Amazingly, until today, Park(ing) Day was something I only experienced in images, not in person. I like the idea of appropriating spaces from cars for other, pedestrian uses. Yet it seems that most of the "installations" tend to be a patch of grass (real or astroturf), some plants, and a few chairs. Instead of a car being parked in the spot, people are parking their rear ends and relaxing, putting the "park" in park(ing) day, if you will. So I always hoped for more creative uses for these one-day-a-year opportunities, something worth a visit.
For the second year, and the first since the opening of Van Alen Books, the Van Alen Institute held the Park(ing) Day Book Exchange at 30 West 22nd Street in Manhattan. The premise is simple: "Bring an architecture or design book (or a few) you’d like to donate, and take a book for your reading pleasure." I brought a few books (one history, one landscape, one monograph) and walked away with one by Blair Kamin. Not bad.

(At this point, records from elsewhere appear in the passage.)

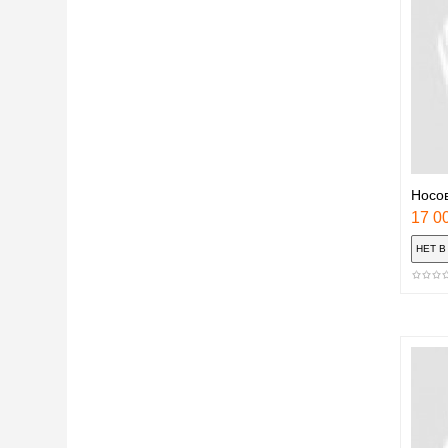
Носов
17 00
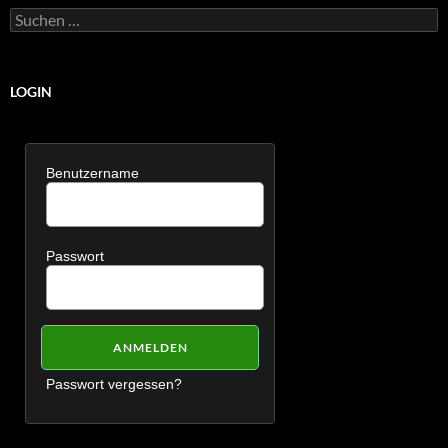
Suchen
nach:
LOGIN
Benutzername
Passwort
Passwort vergessen?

But my swap isn't the point; the swap is. It's commendable that VAi is promoting an alternative to capitalist exchange in its park(ing) space, something which adds another layer to the undertaking. Looking at other photos from Park(ing) Day festivities today, recreation seems to be the goal, not exploring ways of extending the idea of the takeover in other ways. A book swap certainly isn't revolutionary, and it does help familiarize people with Van Alen Books -- where books cost money, but it temporarily suspends one norm (money for goods) in the realm of another norm (a car in a parking space) that's also taking a break.